We saw the DNC do this in 2016, when Hillary was their darling, so... the only thing surprising here, is the level of desperation... over-reaching this far to suppress the results, this early on in the game.
The Faustian bargain the DNC (and IDP) are soo sloowly arriving at, is that Pete Buttigieg, who seems to have come in second in reality, should be presented to the world as having come in first... because if there’s no amount of finesse that can save Joe Biden from his pitiful numbers, then hand the centrist torch to Buttigieg. But no way in hell can Bernie Sanders get the political momentum he, and his voters earned out of this!

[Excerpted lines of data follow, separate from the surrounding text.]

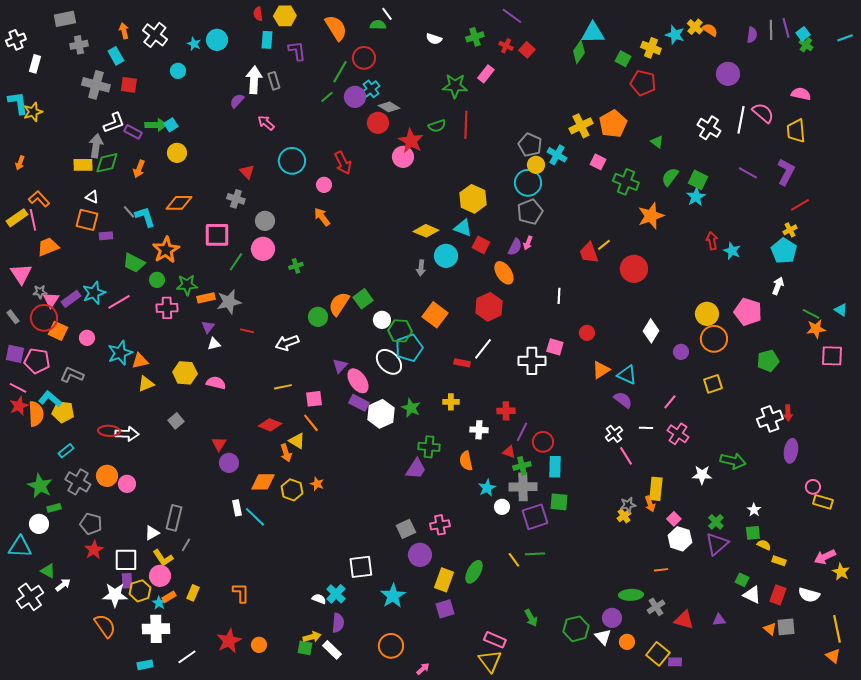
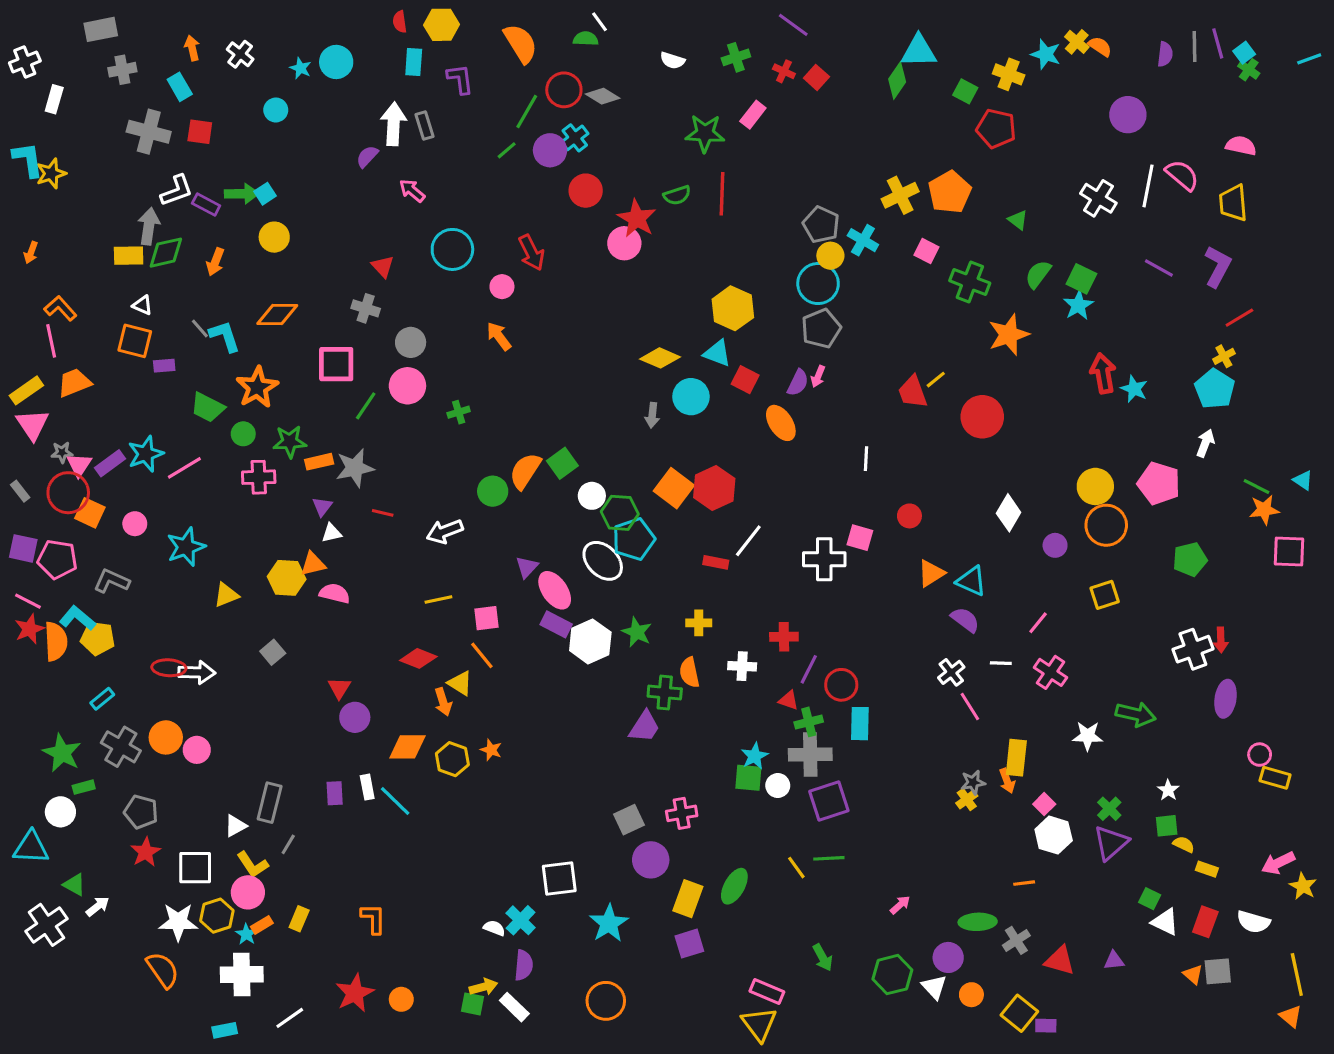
white cross: (155, 35) -> (240, 54), size x0.7
gray diamond: (389, 107) -> (603, 96), moved
yellow rectangle: (17, 218) -> (26, 390), moved
red arrow: (712, 241) -> (1103, 373), size x1.4
red hexagon: (489, 307) -> (714, 488), moved
orange triangle: (140, 361) -> (313, 564), moved
orange semicircle: (466, 461) -> (689, 672), moved
green square: (559, 502) -> (748, 778), moved
purple rectangle: (127, 581) -> (335, 793), moved
pink arrow: (423, 669) -> (900, 905), moved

This does tend to expose how corrupt the DNC still is, and serve to remind us how we got Donald Trump in the first place... after they played this game in 2016, manufacturing consent for Hillary Clinton that did not exist on the ground.
But this time around, it’s not gonna play.
It’s not gonna wash.
It’s not gonna work.
It won’t work because, Bernie has too much of a head of steam, and there is nobody else in the field that can stop him.
Warren looked good until she revealed that she was not really for Medicare for all, but just some public option compromise bullshit. She’s been failing ever since that reveal, and her lame attempt to cast Bernie as a sexist hurt her even worse.
Biden, as predicted earlier in this blog, just has no game, and is running out of money quick. He’ll be gone before Super Tuesday in March.
Buttigieg blew his wad on Iowa and at the moment is simply a centrist place holder for Biden. All of his support will go to Bloomberg, as soon as Bloomberg enters the race in March.
This will leave it between Bernie and Bloomberg through the spring... but Bloomberg has no legs.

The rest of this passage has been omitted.